• **Raw data**:
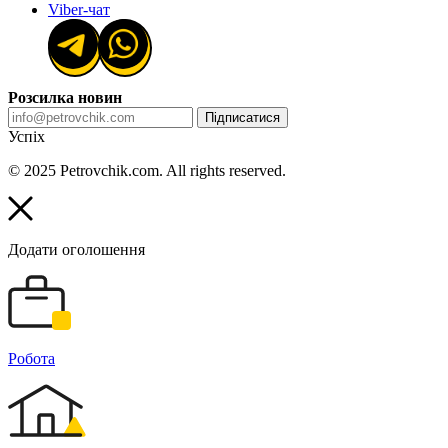
Viber-чат
Розсилка новин
Підписатися
Успіх
© 2025 Petrovchik.com. All rights reserved.
Додати оголошення
Робота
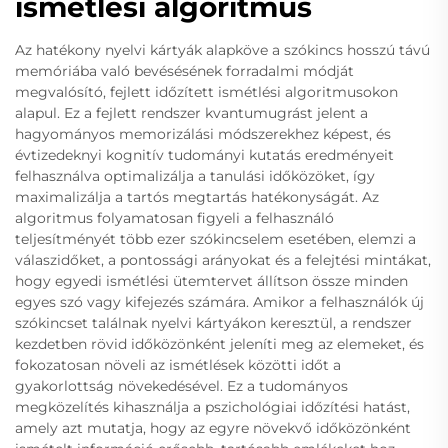
ismétlési algoritmus
Az hatékony nyelvi kártyák alapköve a szókincs hosszú távú
memóriába való bevésésének forradalmi módját
megvalósító, fejlett időzített ismétlési algoritmusokon
alapul. Ez a fejlett rendszer kvantumugrást jelent a
hagyományos memorizálási módszerekhez képest, és
évtizedeknyi kognitív tudományi kutatás eredményeit
felhasználva optimalizálja a tanulási időközöket, így
maximalizálja a tartós megtartás hatékonyságát. Az
algoritmus folyamatosan figyeli a felhasználó
teljesítményét több ezer szókincselem esetében, elemzi a
válaszidőket, a pontossági arányokat és a felejtési mintákat,
hogy egyedi ismétlési ütemtervet állítson össze minden
egyes szó vagy kifejezés számára. Amikor a felhasználók új
szókincset találnak nyelvi kártyákon keresztül, a rendszer
kezdetben rövid időközönként jeleníti meg az elemeket, és
fokozatosan növeli az ismétlések közötti időt a
gyakorlottság növekedésével. Ez a tudományos
megközelítés kihasználja a pszichológiai időzítési hatást,
amely azt mutatja, hogy az egyre növekvő időközönként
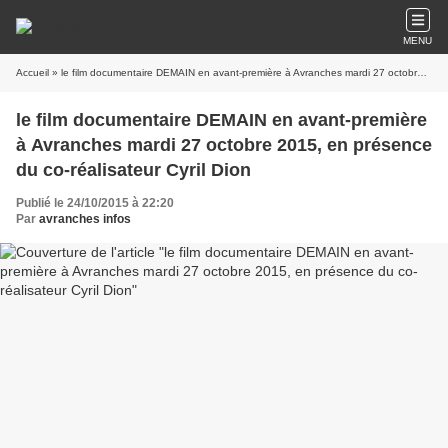
MENU
Accueil
» le film documentaire DEMAIN en avant-première à Avranches mardi 27 octobre 2015, en présence du co-réalisateur Cyril Dion
le film documentaire DEMAIN en avant-première
à Avranches mardi 27 octobre 2015, en présence
du co-réalisateur Cyril Dion
Publié le 24/10/2015 à 22:20
Par
avranches infos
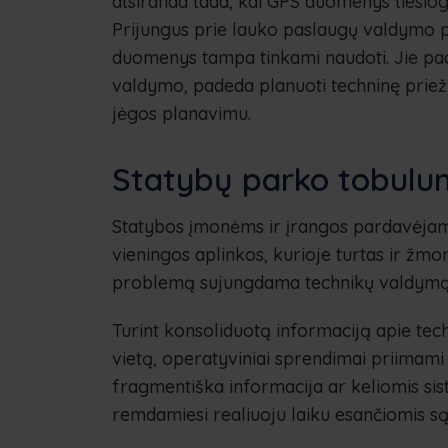
atsiranda tada, kai GPS duomenys tiesiogi
Prijungus prie lauko paslaugų valdymo 
duomenys tampa tinkami naudoti. Jie pad
valdymo, padeda planuoti techninę priež
jėgos planavimu.
Statybų parko tobulu
Statybos įmonėms ir įrangos pardavėjams 
vieningos aplinkos, kurioje turtas ir žmo
problemą sujungdama technikų valdymą 
Turint konsoliduotą informaciją apie te
vietą, operatyviniai sprendimai priimami g
fragmentiška informacija ar keliomis siste
remdamiesi realiuoju laiku esančiomis są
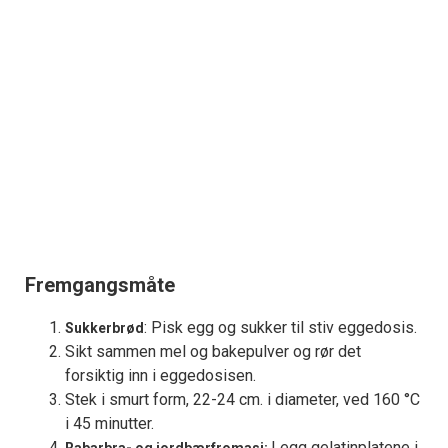
Fremgangsmåte
: Pisk egg og sukker til stiv eggedosis.
Sukkerbrød
Sikt sammen mel og bakepulver og rør det
forsiktig inn i eggedosisen.
Stek i smurt form, 22-24 cm. i diameter, ved 160 °C
i 45 minutter.
Legg gelatinplatene i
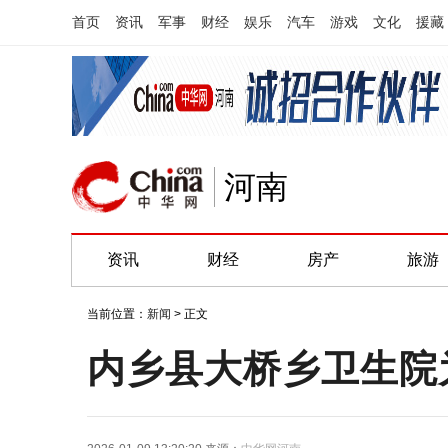
首页
资讯
军事
财经
娱乐
汽车
游戏
文化
援藏
河南
资讯
财经
房产
旅游
当前位置：
新闻
> 正文
内乡县大桥乡卫生院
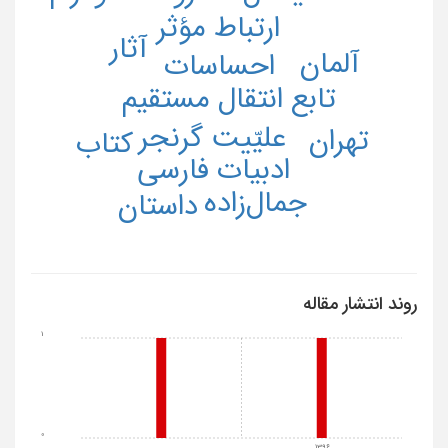
ارتباط مؤثر
آثار
آلمان
احساسات
تابع انتقال مستقیم
علیّیت گرنجر
تهران
کتاب
ادبیات فارسی
جمال‌زاده
داستان
روند انتشار مقاله
1
0
1396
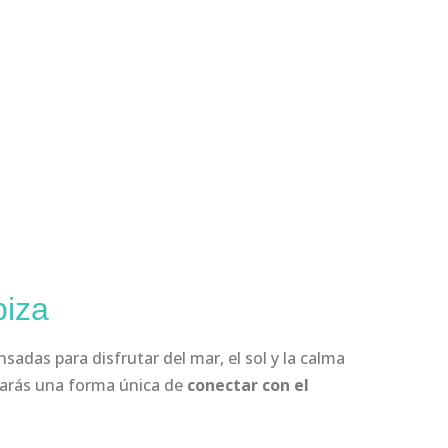
biza
sadas para disfrutar del mar, el sol y la calma
rarás una forma única de
conectar con el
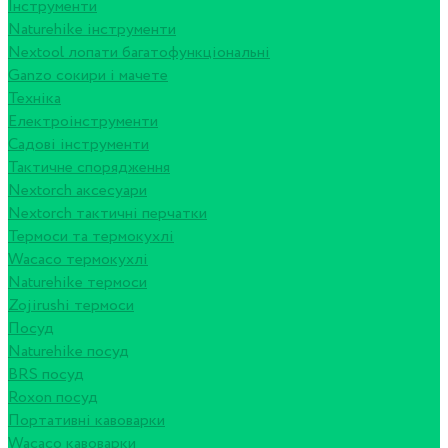
Інструменти
Naturehike інструменти
Nextool лопати багатофункціональні
Ganzo сокири і мачете
Техніка
Електроінструменти
Садові інструменти
Тактичне спорядження
Nextorch аксесуари
Nextorch тактичні перчатки
Термоси та термокухлі
Wacaco термокухлі
Naturehike термоси
Zojirushi термоси
Посуд
Naturehike посуд
BRS посуд
Roxon посуд
Портативні кавоварки
Wacaco кавоварки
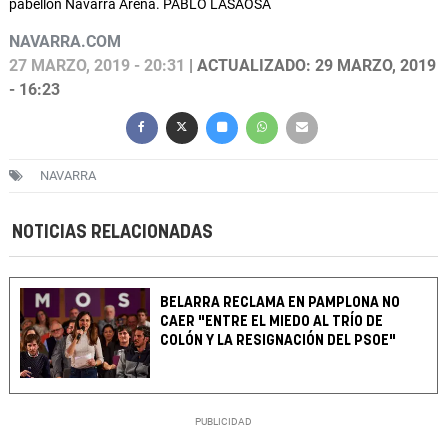
pabellón Navarra Arena. PABLO LASAOSA
NAVARRA.COM
27 MARZO, 2019 - 20:31
| ACTUALIZADO: 29 MARZO, 2019
- 16:23
NAVARRA
NOTICIAS RELACIONADAS
BELARRA RECLAMA EN PAMPLONA NO
CAER "ENTRE EL MIEDO AL TRÍO DE
COLÓN Y LA RESIGNACIÓN DEL PSOE"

• **What the exercise asks**: Reproduce only the lines from the first line of the listing above up to and including the line that holds "amely azt mutatja, hogy". Omit the pictures.

• **Answer to this problem**:
Viber-чат
Розсилка новин
Підписатися
Успіх
© 2025 Petrovchik.com. All rights reserved.
Додати оголошення
Робота
ismétlési algoritmus
Az hatékony nyelvi kártyák alapköve a szókincs hosszú távú
memóriába való bevésésének forradalmi módját
megvalósító, fejlett időzített ismétlési algoritmusokon
alapul. Ez a fejlett rendszer kvantumugrást jelent a
hagyományos memorizálási módszerekhez képest, és
évtizedeknyi kognitív tudományi kutatás eredményeit
felhasználva optimalizálja a tanulási időközöket, így
maximalizálja a tartós megtartás hatékonyságát. Az
algoritmus folyamatosan figyeli a felhasználó
teljesítményét több ezer szókincselem esetében, elemzi a
válaszidőket, a pontossági arányokat és a felejtési mintákat,
hogy egyedi ismétlési ütemtervet állítson össze minden
egyes szó vagy kifejezés számára. Amikor a felhasználók új
szókincset találnak nyelvi kártyákon keresztül, a rendszer
kezdetben rövid időközönként jeleníti meg az elemeket, és
fokozatosan növeli az ismétlések közötti időt a
gyakorlottság növekedésével. Ez a tudományos
megközelítés kihasználja a pszichológiai időzítési hatást,
amely azt mutatja, hogy az egyre növekvő időközönként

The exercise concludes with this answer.